Lisa reached for her phone and scrolled down to a contact marked XEXECUTE-FIREX. She typed in the five-digit code and sent it as a text message to that contact. She watched through her scope.

The US-manufactured directional fragmentation mines exploded in rapid succession, like a series of sideways-pointing cluster bombs going off one after another.

The carnage was instant. At that close range, the dozen or so men that remained standing were decimated. Lisa had never seen so many die so quickly. It was exhilarating.

The pressure-blast from the explosion had shattered all of the windows of the vehicles. Fragments of molten-hot metal shot through and ripped apart the limbs of everyone in the kill zone. The interior of the second car was now visible, and that was all Lisa needed.

She moved the crosshairs of her rifle over to the backseat of the second car and found her target: the wife. While she looked dead, Lisa needed to be sure. She pulled the trigger, reloaded, and fired again.

She then jumped up from her prone position and lifted up the Zero MMX electric dirt bike. Designed for use by American Special Forces, the bike gave her fifty-eight horsepower of near-silent propulsion, and enough stability to race down the mountainous desert terrain. She made sure that the body bag was attached to the rear and wouldn’t drag on the ground, then flipped the on switch, twisted the handle, and accelerated downward, toward the bloody street below.

She rode standing, careful to keep her balance as the bike raced and bounced over sand and stone. She hoped that she had tied the body bag on tight enough the night before so that the corpse wouldn’t fall off.

Fifteen seconds later, Lisa sped up to the second car and looked inside, confirming that all of the passengers were indeed dead. Satisfied, she looked down the darkening road, towards the gate. A second Iranian troop transport van, followed by a police vehicle with flashing lights, was now racing her way. She retrieved the H&K MP-5 from the side holster mounted to the bike and flipped the safety switch to the symbol with three red bullets. She took careful aim at the front windshield of the incoming vehicle.

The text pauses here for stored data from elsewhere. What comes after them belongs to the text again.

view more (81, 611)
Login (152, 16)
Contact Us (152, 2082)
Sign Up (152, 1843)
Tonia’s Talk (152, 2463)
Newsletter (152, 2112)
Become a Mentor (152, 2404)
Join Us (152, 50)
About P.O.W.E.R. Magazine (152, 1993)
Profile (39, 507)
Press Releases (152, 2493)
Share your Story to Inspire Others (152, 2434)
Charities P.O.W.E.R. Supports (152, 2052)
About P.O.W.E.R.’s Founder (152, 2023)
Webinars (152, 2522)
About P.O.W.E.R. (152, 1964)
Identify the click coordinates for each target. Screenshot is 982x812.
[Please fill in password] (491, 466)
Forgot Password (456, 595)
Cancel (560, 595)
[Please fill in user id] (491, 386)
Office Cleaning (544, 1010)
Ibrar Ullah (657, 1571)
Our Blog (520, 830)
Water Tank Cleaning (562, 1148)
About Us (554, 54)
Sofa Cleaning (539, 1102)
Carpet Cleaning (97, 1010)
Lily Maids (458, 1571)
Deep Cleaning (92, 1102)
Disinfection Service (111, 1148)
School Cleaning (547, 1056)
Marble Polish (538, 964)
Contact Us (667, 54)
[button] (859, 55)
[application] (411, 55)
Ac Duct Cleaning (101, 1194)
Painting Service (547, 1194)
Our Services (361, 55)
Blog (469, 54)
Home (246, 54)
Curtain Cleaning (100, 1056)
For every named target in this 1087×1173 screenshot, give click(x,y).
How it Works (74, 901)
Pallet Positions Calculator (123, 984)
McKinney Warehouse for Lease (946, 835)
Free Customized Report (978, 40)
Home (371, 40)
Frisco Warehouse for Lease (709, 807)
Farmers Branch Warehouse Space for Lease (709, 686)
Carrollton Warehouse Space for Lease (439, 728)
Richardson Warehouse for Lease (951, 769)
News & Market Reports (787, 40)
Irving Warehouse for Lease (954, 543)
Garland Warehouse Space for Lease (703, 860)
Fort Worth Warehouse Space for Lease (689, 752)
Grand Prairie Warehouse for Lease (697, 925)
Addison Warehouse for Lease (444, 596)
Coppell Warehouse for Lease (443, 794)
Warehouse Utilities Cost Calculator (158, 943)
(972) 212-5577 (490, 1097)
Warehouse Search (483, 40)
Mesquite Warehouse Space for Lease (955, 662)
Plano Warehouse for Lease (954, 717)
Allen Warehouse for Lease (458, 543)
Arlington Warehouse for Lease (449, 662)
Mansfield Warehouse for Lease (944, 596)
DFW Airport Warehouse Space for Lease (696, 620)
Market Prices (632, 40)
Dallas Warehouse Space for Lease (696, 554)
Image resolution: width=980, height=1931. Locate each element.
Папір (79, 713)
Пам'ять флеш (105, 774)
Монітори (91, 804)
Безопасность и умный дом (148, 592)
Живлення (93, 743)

It was a far shot for such a weapon. It was unlikely that she would be able to hit anyone from this distance. But her goal wasn’t to kill, it was to ensure that they followed her. It was getting darker out. They would see the muzzle flash. With any luck, a round or two would hit the truck. She didn’t want to get to the water without being noticed.

Lisa pulled the trigger. On full auto mode, the MP-5 emptied thirty rounds in the direction of the truck in three bursts. The weapon rattled, but had little recoil. Lisa could just make out the windshield cracking as one of her rounds hit its target. She dropped the weapon onto the sweltering pavement and rolled the accelerator of the bike. She sped down a sandy road, heading to the beach.

Almost there. Multiple sirens in the distance.

She glanced back. The truck turned off the main highway and onto the dirt road to follow her, but Lisa had already built up a sizeable lead. She was several hundred yards ahead when she skidded the dirt bike to a stop, careful not to fall off with the weight of the dead American body behind her. She pulled the pin on the incendiary device that was attached to the underside of her seat and hopped off, letting the bike fall on its side. She unzipped her ghillie suit and let it drop to the ground, her metamorphosis almost complete.

The bike began smoldering. Then thick black smoke erupted from intense blue flames as the incendiary charge went off. As the security truck raced up to the scene, the dead body became engulfed in flame, artificially intensified by chemical accelerants. The fire was supposed to confuse the Iranians into thinking that he had died trying to escape, and not several days ago as he actually had. Whether it worked or not wasn’t important. It was enough to implicate the United States.